Los extranjeros se ríen de nosotros, porque en otros países los financiamientos ilegales se hacen de noche, en el estacionamiento de un edificio, sin testigos, y con plata en efectivo que se entrega en una maleta, todo con guantes, para que no quede ninguna huella. Pero los chilenos somos legalistas y Jaime Orpis no constituía una excepción. ¿Qué fórmula eligió? Recurrir a la emisión de boletas de honorarios que no correspondían a la realidad y otras cosas por el estilo.

Años atrás, en un momento de confianza, un fiscal me dijo: “En estas materias, la diferencia entre los políticos de izquierda y los de derecha era muy sencilla: los de izquierda sabían hacer las cosas, y por eso resultaba muy difícil pillarlos; en cambio, los de derecha son unos niños”.

La intervención de Orpis el martes pasado ante el tribunal nos mostró el carácter trágico de esta triste historia. Sus palabras doloridas no se referían a la circunstancia de haber terminado así su larga carrera política, ni probablemente obedecían a los dedos acusadores que se han dirigido en contra suya durante todos estos años. Su profunda frustración apuntaba al hecho de tener que abandonar definitivamente el sueño de su vida: la Corporación Esperanza, “porque las instituciones de beneficencia viven de la confianza, y yo no soy, después de este proceso, un hombre digno de confianza”. Un lector magallánico me decía, a propósito de esa frase: “Debe ser de las más francas y valientes que se han escuchado en tribunales”.

Las consecuencias del caso Orpis no solo afectan a la Corporación, a él mismo o a su familia. Historias como esta son peligrosas para el país, porque llevan a pensar que no conviene dedicarse a la política. Fomentan la ilusión de que basta con escribir o leer columnas de actualidad para que el país marche como corresponde; que no resulta necesario que exista un grupo de personas que estén dispuestas a dormir poco, trabajar mucho, tener que debatir con algunos individuos bastante indeseables y aguantar los insultos que les dirigen en la calle o en los medios. Y no es así. La República no se sostiene solo con observadores.

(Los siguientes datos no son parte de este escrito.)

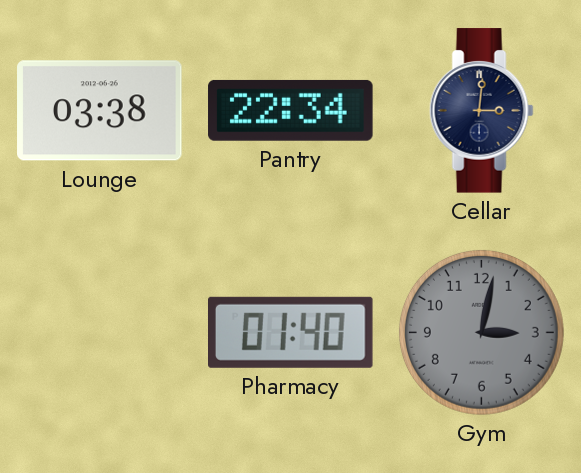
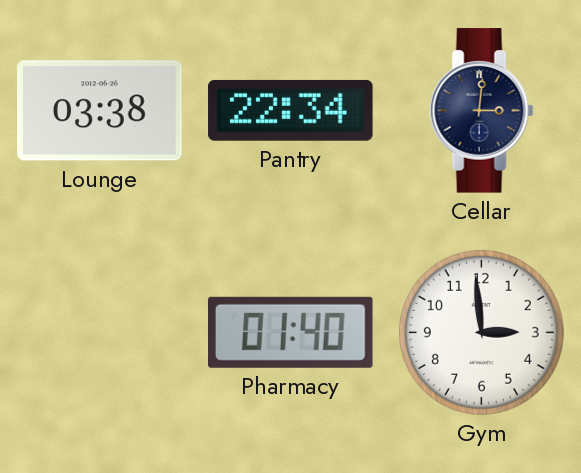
Gym: 3:02 -> 2:59
Gym dial: grey -> white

Hoy estamos en graves problemas, entre otras razones, porque no tenemos todos los políticos que Chile requiere en estos momentos. Pero contamos con algunos, y hay que conseguir que su número aumente. No necesitamos “rostros”, sino buenos parlamentarios y constituyentes. Si Orpis hizo mal, no hay que salir arrancando, sino que habrá que intentarlo de nuevo.

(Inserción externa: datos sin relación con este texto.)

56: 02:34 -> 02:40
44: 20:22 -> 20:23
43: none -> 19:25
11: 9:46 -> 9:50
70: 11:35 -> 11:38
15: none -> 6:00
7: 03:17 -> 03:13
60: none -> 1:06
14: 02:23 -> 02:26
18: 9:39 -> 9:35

Las palabras que Orpis dirigió a sus hijos no deberían disuadir a nadie de dedicarse a la política: “¡Su padre se equivocó! ¡Su padre reconoció! ¡Su padre lo lamenta!”. Probablemente, son muy parecidas a las que ese hombre que durante su vida ayudó a rehabilitar a tanta gente habrá escuchado muchas veces de las personas que habían caído en el mundo de la droga, pero estaban dispuestas a salir adelante.

Y si resulta posible que una persona se libere de la esclavitud de la droga, también cabe que nuestros políticos abandonen la frivolidad; que no se dejen amedrentar por las redes sociales; que piensen en el bien de Chile; que no sigan jugando a saltarse la legalidad. Que hagan bien las cosas.

Nota: Este artículo fue publicado originalmente por El Mercurio, el domingo 06 de diciembre del 2020.